Consumer-facing AI applications such as Netflix’s or Amazon’s recommendation engines train their machine learning solutions using large data sets, often involving hundreds of millions of users. They rely on complex and often nontransparent algorithms trained once or periodically on large data sets to recommend programs or products.
Enterprise AI, by contrast, often deals with problems that have more limited data sets to train the AI, such as improving the experiences of employees. The issues it solves are more nuanced. They tend to be specific to an industry or even a single company.

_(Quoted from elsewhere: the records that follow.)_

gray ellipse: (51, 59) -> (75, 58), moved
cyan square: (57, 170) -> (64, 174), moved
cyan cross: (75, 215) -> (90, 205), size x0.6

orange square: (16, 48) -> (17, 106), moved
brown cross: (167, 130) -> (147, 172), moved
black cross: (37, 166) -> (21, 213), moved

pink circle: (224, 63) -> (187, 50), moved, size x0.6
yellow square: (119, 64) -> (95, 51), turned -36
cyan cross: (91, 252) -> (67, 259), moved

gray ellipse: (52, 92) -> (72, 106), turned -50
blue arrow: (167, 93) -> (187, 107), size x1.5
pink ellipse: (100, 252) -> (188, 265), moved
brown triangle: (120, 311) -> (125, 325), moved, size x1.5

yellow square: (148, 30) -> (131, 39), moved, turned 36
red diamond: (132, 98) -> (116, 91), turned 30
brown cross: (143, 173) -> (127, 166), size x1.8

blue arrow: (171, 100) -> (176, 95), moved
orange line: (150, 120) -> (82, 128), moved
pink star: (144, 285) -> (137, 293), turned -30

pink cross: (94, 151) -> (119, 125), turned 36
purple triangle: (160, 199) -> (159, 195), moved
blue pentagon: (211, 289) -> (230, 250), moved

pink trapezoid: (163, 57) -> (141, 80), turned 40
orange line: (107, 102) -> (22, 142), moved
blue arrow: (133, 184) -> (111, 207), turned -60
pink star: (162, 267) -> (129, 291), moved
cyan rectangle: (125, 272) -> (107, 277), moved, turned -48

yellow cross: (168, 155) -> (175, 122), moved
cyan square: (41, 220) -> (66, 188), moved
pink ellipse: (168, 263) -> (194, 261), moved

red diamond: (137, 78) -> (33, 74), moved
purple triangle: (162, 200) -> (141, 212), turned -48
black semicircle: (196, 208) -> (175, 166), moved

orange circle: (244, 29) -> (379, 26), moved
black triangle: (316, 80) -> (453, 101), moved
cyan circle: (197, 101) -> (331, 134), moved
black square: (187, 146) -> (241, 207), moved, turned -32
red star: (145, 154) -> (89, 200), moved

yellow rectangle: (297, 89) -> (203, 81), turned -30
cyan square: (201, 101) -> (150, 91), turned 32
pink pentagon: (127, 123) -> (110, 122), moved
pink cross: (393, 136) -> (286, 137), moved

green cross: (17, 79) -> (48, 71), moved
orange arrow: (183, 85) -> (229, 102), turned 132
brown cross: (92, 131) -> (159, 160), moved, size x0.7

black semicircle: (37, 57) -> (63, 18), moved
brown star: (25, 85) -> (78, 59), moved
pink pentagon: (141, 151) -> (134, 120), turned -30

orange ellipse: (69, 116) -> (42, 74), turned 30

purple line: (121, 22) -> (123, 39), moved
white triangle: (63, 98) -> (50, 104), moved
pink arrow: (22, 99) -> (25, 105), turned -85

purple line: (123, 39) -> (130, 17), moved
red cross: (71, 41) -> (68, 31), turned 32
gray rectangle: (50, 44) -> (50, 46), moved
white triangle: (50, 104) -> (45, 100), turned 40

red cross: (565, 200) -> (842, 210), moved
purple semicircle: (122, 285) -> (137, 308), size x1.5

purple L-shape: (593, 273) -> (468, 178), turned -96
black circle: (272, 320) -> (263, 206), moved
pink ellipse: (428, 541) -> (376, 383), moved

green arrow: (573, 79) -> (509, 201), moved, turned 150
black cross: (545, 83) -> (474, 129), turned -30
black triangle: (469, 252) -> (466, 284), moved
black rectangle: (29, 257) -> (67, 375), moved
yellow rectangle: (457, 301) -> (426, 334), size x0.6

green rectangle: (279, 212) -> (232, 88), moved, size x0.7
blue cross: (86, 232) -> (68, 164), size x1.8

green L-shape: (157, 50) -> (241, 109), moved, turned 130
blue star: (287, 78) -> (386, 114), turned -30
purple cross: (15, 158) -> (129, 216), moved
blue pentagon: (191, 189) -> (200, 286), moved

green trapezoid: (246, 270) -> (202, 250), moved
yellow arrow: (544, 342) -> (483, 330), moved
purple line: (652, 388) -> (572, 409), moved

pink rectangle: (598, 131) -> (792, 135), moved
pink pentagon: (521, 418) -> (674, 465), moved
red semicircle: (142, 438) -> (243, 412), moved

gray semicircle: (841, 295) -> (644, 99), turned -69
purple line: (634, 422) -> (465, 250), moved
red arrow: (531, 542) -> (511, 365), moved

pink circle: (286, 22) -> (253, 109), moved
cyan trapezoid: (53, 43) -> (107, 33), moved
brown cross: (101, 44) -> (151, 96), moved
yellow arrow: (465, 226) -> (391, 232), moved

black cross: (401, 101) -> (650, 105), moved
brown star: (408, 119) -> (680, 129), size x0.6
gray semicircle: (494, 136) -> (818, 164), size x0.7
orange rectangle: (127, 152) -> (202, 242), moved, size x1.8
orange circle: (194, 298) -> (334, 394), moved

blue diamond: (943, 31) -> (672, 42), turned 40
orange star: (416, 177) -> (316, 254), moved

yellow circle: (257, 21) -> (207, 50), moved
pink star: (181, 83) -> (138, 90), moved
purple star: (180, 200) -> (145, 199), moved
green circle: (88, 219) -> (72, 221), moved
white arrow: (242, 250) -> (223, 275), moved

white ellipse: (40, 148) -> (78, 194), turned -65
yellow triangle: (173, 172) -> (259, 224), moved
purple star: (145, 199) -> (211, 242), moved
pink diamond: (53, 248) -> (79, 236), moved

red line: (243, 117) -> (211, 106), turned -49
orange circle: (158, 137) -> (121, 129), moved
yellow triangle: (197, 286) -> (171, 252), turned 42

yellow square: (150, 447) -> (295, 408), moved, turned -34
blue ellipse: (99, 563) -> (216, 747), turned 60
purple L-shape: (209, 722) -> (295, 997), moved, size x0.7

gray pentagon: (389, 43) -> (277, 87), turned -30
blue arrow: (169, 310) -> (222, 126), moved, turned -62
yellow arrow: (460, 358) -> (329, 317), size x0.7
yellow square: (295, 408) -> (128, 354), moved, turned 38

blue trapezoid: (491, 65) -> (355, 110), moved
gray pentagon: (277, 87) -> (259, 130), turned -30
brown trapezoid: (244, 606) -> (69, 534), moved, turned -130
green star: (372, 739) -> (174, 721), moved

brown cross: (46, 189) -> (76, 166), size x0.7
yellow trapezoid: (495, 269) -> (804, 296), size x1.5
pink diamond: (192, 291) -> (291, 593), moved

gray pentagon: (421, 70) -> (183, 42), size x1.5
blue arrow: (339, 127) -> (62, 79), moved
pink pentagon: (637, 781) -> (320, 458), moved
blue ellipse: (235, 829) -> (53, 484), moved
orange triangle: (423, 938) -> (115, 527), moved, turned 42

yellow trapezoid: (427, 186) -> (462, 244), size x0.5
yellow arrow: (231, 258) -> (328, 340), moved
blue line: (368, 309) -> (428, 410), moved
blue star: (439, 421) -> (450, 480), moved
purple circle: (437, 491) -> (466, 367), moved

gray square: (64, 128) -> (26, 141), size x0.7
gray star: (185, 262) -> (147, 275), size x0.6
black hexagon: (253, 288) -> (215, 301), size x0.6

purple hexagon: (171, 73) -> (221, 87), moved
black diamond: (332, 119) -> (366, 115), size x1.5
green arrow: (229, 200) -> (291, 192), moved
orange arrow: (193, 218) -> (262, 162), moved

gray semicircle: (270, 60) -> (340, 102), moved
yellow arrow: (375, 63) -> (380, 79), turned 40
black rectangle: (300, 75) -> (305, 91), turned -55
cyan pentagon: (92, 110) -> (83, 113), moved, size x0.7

The needs of a utilities company’s customer-service chatbot, for example, will likely not overlap much with those of a healthcare organization’s chatbot. Hence, an enterprise AI system must be able to quickly and efficiently learn to understand the nuances of a given application and industry, even with small quantities of data.
These purpose-built, “low-data learning” AI solutions are typically deployed in tactical settings, such as decision support, and must conform to high standards of robustness, interpretability, and reproducibility to build trust among the decision makers they support.
Enterprise AI applications must often meet strict regulatory requirements, especially if they rely on consumer data, influence hiring decisions, or are deployed in sensitive industries such as healthcare and financial services. Increasingly, these AI systems are expected to be transparent and explainable, so that users can understand how predictions are made or decisions reached.